1.  **Neural networks fundamentally rely on linear transformations, primarily expressed through matrix multiplications and dot products.** The `torch.nn.Linear()` module, often called a feed-forward or fully connected layer, is a core component that performs such a transformation between an input $x$ and a learnable weights matrix $A$.

2.  **The operation of a linear layer can be summarized by the equation $y = xA^T + b$.** Here, $x$ represents the input data to the layer, and $y$ is the output. $A$ is the layer's internal weights matrix, which is initialized randomly and refined through the learning process to identify meaningful patterns. The "T" denotes transposition, a common operation in neural network mathematics.

3.  **The variable $b$ represents the bias term, an essential component that allows the linear function to be shifted or offset.** This bias provides additional flexibility, enabling the model to fit a wider range of data patterns beyond what a simple multiplication could achieve.

4.  **This linear function, akin to the familiar $y = mx + b$ from algebra, forms the basis of many neural network operations and is capable of modeling linear relationships within data.** By stacking multiple linear layers and incorporating non-linear activation functions (which are not discussed here), neural networks can approximate highly complex, non-linear patterns.

In [56]:
# Since the linear layer starts with a random weights matrix, let's make it reproducible (more on this later)
torch.manual_seed(42)
# This uses matrix multiplication
linear = torch.nn.Linear(in_features=2, # in_features = matches inner dimension of input 
                         out_features=6) # out_features = describes outer value 
x = tensor_A
output = linear(x)
print(f"Input shape: {x.shape}\n")
print(f"Output:\n{output}\n\nOutput shape: {output.shape}")

Input shape: torch.Size([3, 2])

Output:
tensor([[2.2368, 1.2292, 0.4714, 0.3864, 0.1309, 0.9838],
        [4.4919, 2.1970, 0.4469, 0.5285, 0.3401, 2.4777],
        [6.7469, 3.1648, 0.4224, 0.6705, 0.5493, 3.9716]],
       grad_fn=<AddmmBackward0>)

Output shape: torch.Size([3, 6])


## Reshaping, stacking, squeezing and unsqueezing

- Often times you'll want to reshape or change the dimensions of your tensors without actually changing the values inside them.

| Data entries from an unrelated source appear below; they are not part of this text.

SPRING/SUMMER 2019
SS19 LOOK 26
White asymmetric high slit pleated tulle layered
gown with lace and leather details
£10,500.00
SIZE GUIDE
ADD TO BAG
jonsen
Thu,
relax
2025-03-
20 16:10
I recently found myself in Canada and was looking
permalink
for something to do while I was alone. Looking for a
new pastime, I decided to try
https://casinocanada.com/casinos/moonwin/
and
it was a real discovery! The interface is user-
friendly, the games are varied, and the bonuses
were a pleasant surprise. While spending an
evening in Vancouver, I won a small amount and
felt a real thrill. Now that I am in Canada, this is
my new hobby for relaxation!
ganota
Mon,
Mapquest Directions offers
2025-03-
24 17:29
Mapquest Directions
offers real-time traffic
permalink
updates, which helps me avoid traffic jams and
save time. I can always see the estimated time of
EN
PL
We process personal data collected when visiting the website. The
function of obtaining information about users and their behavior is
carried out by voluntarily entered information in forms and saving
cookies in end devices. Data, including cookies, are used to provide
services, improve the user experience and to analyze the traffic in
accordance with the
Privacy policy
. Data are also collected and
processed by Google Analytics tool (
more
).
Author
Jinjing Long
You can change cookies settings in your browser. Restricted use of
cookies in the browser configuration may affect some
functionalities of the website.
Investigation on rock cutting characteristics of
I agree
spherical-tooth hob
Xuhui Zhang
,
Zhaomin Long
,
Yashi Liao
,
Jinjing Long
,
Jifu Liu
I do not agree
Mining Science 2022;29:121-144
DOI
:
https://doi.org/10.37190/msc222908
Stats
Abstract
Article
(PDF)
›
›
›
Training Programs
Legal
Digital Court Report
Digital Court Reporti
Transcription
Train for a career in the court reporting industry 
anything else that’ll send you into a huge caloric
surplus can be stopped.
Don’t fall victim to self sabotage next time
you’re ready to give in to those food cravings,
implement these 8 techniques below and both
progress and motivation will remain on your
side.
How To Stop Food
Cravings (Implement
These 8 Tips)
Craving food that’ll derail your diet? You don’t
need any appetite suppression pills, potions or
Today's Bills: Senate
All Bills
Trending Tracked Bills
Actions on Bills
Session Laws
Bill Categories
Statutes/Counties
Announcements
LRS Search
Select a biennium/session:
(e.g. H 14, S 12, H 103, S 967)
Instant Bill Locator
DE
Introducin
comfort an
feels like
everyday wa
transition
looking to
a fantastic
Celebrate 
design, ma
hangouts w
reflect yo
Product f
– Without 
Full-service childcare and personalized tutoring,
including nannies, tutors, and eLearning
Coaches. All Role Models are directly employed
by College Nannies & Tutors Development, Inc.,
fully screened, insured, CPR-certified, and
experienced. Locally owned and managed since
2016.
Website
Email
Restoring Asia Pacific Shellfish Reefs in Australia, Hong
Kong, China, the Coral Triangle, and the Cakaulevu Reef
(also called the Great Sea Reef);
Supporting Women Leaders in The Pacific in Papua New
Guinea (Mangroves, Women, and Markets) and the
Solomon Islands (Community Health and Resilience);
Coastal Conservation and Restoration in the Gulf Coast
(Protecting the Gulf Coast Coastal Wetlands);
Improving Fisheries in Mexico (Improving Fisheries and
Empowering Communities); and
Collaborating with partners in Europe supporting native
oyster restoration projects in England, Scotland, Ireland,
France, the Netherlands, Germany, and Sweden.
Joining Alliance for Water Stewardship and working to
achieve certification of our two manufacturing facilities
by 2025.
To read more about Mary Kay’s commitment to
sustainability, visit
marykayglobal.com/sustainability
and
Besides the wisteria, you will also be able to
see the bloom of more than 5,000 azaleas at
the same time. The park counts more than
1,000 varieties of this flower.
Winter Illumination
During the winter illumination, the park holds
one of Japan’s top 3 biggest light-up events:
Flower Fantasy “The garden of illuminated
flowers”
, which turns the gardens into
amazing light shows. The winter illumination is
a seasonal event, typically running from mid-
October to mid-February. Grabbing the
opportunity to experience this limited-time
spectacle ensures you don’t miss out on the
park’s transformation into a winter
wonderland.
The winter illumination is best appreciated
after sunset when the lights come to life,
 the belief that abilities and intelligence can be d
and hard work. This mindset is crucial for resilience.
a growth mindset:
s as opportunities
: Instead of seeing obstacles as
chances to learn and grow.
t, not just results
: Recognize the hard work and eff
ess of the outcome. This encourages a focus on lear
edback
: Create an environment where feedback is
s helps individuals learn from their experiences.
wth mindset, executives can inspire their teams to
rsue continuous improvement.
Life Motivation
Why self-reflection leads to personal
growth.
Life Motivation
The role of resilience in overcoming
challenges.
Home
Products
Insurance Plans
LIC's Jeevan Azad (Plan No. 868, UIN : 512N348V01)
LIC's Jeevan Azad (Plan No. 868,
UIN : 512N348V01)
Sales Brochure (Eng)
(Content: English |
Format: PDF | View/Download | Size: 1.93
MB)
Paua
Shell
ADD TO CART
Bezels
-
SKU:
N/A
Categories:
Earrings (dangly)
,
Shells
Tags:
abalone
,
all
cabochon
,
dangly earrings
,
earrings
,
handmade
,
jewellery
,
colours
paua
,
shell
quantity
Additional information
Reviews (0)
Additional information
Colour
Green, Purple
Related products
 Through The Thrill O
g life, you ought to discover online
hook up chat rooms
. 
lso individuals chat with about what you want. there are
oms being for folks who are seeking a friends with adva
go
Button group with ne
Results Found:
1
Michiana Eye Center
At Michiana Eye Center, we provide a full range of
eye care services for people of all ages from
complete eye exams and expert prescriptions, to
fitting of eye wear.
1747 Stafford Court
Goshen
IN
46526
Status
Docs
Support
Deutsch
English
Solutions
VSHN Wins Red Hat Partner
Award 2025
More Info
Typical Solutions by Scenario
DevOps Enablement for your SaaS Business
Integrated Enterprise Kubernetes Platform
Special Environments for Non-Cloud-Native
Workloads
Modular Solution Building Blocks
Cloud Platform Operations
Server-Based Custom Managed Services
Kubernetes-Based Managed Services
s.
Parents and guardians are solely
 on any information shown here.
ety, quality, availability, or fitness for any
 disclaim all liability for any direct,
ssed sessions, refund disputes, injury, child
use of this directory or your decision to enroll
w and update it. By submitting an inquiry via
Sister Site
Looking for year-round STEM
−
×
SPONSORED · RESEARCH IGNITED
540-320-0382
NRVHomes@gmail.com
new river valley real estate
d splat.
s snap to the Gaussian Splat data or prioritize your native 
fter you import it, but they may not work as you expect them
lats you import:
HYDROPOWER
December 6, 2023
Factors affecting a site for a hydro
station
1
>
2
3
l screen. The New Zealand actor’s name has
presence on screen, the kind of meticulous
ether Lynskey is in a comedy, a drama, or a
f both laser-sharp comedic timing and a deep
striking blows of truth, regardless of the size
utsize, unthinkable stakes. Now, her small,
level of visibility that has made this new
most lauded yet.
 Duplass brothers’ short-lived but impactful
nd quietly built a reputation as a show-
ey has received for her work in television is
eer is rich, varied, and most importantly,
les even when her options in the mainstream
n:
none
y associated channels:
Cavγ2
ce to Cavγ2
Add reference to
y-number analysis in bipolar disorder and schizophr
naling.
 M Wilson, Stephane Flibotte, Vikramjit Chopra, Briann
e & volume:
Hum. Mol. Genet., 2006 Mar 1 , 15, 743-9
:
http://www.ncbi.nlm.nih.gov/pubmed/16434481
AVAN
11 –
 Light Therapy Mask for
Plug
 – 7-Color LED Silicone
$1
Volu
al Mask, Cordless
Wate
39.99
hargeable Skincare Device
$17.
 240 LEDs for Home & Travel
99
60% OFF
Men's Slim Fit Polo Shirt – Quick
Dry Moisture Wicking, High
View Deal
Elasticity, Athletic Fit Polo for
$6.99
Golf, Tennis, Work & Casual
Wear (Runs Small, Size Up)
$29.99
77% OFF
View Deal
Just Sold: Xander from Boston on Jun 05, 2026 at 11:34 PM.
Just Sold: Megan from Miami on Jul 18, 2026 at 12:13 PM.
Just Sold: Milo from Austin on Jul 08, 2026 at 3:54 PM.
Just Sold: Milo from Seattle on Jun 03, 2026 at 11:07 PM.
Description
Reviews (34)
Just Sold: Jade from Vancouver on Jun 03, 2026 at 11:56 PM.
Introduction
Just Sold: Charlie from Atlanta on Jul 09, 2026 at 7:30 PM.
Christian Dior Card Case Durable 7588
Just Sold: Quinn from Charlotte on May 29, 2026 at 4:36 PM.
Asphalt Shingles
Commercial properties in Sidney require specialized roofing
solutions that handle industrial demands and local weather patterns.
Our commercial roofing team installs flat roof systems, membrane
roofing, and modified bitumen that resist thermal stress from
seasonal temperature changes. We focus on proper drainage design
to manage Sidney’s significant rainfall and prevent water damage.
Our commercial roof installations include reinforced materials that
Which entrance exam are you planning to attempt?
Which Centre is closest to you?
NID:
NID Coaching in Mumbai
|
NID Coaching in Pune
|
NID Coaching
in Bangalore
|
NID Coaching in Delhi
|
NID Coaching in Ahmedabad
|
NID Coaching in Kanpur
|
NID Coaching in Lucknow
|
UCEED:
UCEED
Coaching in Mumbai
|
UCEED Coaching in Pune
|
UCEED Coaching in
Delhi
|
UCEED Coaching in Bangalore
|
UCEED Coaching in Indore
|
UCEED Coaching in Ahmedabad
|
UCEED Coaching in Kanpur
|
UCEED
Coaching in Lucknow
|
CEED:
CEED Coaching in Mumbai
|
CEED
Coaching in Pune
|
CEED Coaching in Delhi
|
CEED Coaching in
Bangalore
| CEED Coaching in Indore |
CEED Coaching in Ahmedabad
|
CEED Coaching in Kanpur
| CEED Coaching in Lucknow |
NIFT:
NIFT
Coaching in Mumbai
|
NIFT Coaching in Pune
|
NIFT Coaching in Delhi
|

- To do so, some popular methods are:
    ![image.png](attachment:image.png)

- Why do any of these?

    - Because deep learning models (neural networks) are all about manipulating tensors in some way. And because of the rules of matrix multiplication, if you've got shape mismatches, you'll run into errors. These methods help you make sure the right elements of your tensors are mixing with the right elements of other tensors.